More than 7000 languages are spoken around the world today, but current, state-of-art AI large language models cover only a small percentage of them and favor North American language and cultural perspectives. This is in part because many non-English languages are considered “low-resource,” meaning they are less prominent within computer science research and lack the high-quality datasets necessary for training language models.
This language gap in AI has several undesirable consequences:
- Many language speakers and communities may be left behind as language models that do not cover their language become increasingly integral to economies and societies.
- The lack of linguistic diversity in models can introduce biases that reflect Anglo-centric and North American viewpoints, and undermine other cultural perspectives.
- The safety of all language models is compromised without multilingual capabilities, creating opportunities for malicious users and exposing all users to harm.

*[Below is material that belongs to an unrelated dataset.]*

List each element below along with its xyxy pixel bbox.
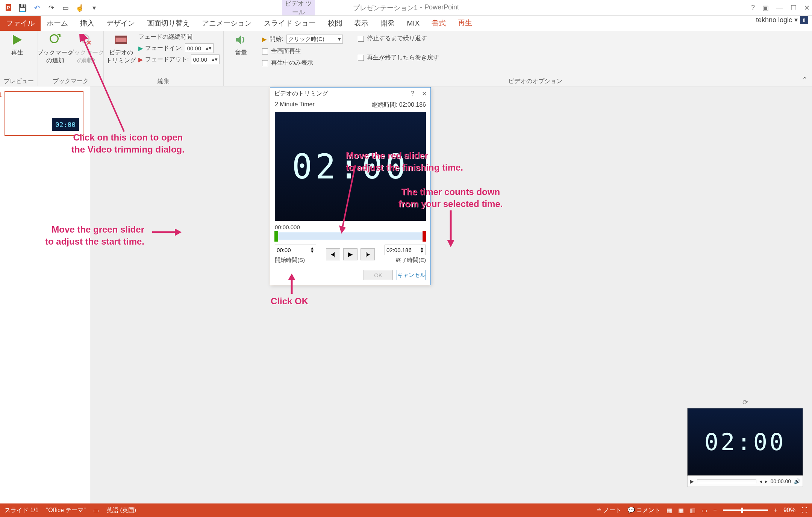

There are many global efforts to address the language gap in AI, including Cohere For AI’s Aya project — a global initiative that has developed and publicly released multilingual language models and datasets covering 101 languages. However, more work is needed.
To contribute to efforts to address the AI language gap, we offer four considerations for those working in policy and governance around the world:
- Direct resources towards multilingual research and development.
- Support multilingual dataset creation.
- Recognize that the safety of all language models is improved through multilingual approaches.
- Foster knowledge-sharing and transparency among researchers, developers, and communities.
The evidence outlined in this primer suggests that closing the AI language gap will require concerted efforts across the ecosystem, from those developing and deploying AI models, to those working in policy and governance settings.